*** GIVEN ENTRIES Section Begins ***

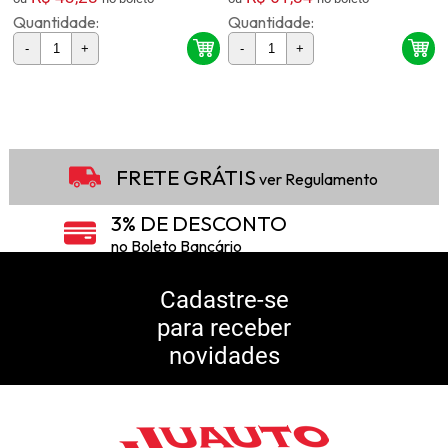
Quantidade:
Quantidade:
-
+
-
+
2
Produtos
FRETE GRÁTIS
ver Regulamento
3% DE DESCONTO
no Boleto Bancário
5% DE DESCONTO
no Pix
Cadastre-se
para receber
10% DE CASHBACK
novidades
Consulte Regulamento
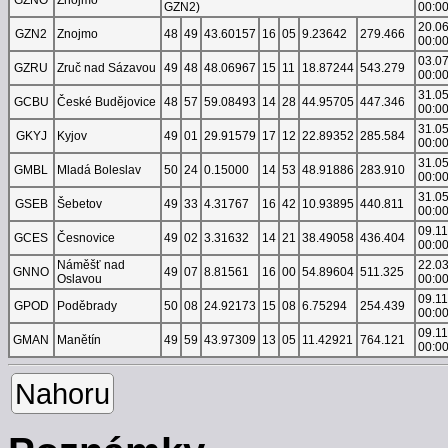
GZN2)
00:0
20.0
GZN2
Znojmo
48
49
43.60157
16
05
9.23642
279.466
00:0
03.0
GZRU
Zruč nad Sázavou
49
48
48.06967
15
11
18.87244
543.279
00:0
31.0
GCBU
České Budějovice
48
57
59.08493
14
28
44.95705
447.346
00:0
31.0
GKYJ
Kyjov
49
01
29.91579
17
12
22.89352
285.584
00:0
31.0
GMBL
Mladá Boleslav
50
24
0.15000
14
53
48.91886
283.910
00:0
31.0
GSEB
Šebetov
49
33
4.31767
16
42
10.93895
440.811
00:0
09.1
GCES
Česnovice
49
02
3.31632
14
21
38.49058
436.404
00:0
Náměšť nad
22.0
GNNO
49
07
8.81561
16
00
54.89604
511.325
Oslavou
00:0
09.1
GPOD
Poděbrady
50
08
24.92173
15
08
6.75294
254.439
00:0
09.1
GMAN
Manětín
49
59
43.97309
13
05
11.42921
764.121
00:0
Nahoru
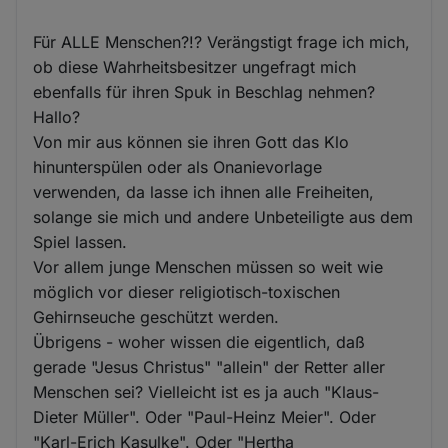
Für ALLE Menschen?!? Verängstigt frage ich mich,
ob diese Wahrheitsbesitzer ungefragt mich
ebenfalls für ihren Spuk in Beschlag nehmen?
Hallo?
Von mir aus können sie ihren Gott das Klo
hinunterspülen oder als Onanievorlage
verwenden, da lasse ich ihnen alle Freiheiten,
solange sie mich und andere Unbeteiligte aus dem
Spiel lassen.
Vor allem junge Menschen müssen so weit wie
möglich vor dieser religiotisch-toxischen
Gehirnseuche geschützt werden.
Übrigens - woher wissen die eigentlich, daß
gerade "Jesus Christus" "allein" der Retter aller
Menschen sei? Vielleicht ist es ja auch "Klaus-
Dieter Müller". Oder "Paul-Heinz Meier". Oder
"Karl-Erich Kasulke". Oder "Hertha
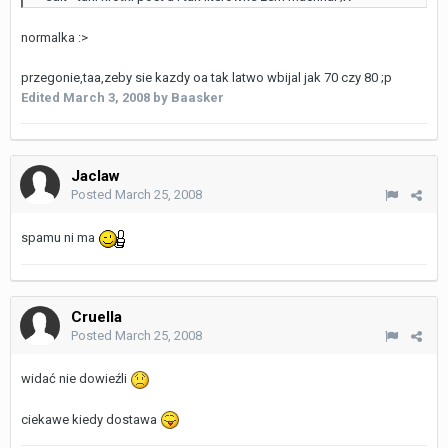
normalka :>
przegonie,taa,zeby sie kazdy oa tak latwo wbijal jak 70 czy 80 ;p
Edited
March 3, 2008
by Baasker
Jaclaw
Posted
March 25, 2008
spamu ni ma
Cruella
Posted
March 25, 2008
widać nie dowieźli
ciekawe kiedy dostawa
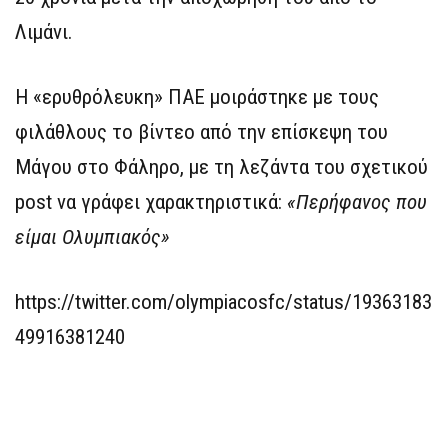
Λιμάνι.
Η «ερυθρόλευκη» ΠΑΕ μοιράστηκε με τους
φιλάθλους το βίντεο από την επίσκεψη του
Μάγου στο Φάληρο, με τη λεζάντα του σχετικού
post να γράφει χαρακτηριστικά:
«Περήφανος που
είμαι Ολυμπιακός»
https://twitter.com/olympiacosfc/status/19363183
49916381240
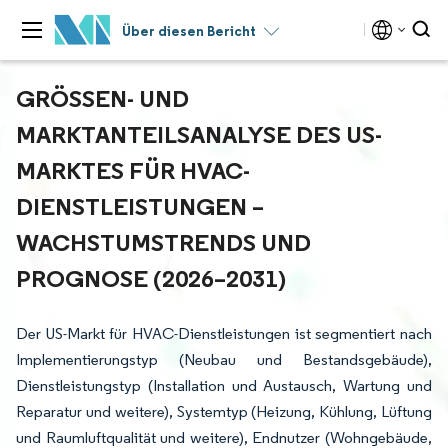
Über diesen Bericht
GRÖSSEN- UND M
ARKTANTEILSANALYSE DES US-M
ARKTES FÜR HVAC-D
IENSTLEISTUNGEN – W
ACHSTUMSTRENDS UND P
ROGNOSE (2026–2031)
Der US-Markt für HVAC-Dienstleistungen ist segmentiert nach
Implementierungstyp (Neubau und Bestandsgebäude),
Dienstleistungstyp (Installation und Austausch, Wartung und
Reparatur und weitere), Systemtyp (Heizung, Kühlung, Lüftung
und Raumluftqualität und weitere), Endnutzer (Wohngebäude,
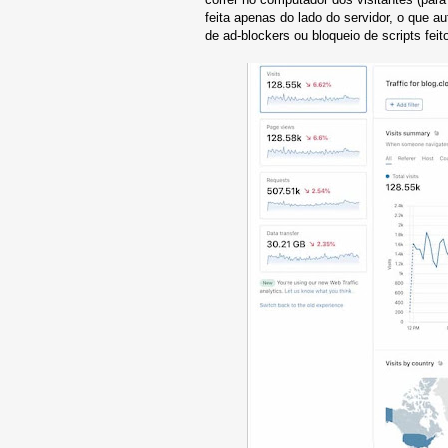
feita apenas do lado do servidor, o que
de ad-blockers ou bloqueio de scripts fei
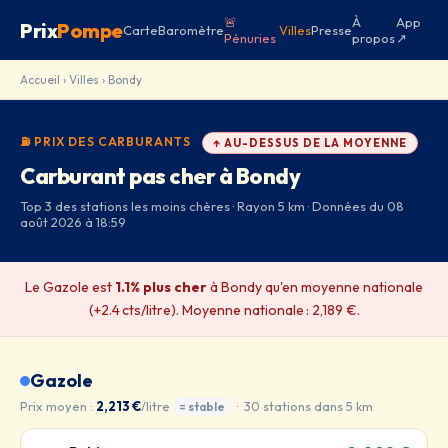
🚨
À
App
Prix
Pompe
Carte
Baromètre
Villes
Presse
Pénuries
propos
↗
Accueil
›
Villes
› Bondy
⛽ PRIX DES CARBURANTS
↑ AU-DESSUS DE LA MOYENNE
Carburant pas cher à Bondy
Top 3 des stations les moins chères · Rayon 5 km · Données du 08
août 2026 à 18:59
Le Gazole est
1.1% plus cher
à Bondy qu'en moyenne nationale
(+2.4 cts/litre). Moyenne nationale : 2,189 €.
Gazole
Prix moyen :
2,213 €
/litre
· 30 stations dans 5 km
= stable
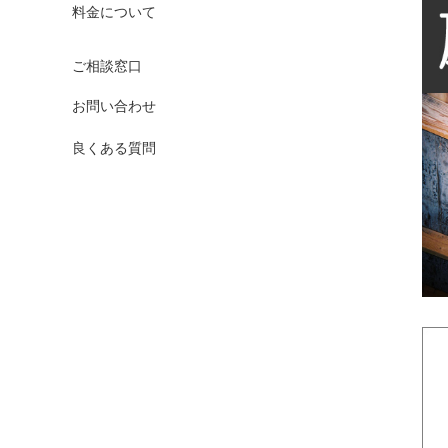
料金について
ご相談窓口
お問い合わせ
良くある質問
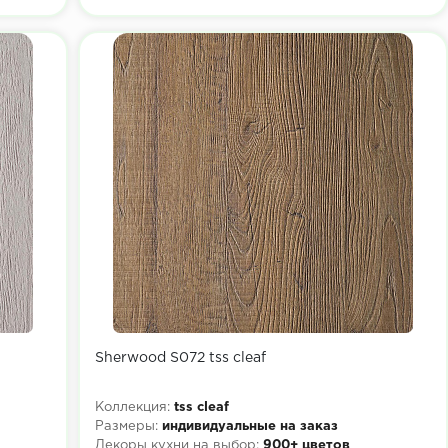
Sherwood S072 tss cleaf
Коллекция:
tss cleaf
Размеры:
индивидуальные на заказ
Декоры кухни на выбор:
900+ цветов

*** GIVEN ENTRIES Section Ends ***

● WHAT YOU HAVE TO DO
Only lines holding the string "cher" are wanted; gather each one from the entries above.

● RESPONSE
Carburant pas cher à Bondy
1.1% plus cher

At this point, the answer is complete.